▼▼▼

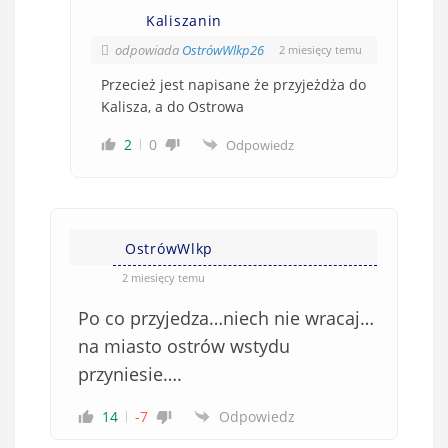
Kaliszanin
odpowiada
OstrówWlkp26
2 miesięcy temu
Przecież jest napisane że przyjeżdża do
Kalisza, a do Ostrowa
2
0
Odpowiedz
OstrówWlkp
2 miesięcy temu
Po co przyjedza…niech nie wracaj…
na miasto ostrów wstydu
przyniesie….
14
-7
Odpowiedz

▲▲▲

Each line above gets copied exactly; leave the pictures out.

Kaliszanin
odpowiada
OstrówWlkp26
2 miesięcy temu
Przecież jest napisane że przyjeżdża do
Kalisza, a do Ostrowa
2
0
Odpowiedz
OstrówWlkp
2 miesięcy temu
Po co przyjedza…niech nie wracaj…
na miasto ostrów wstydu
przyniesie….
14
-7
Odpowiedz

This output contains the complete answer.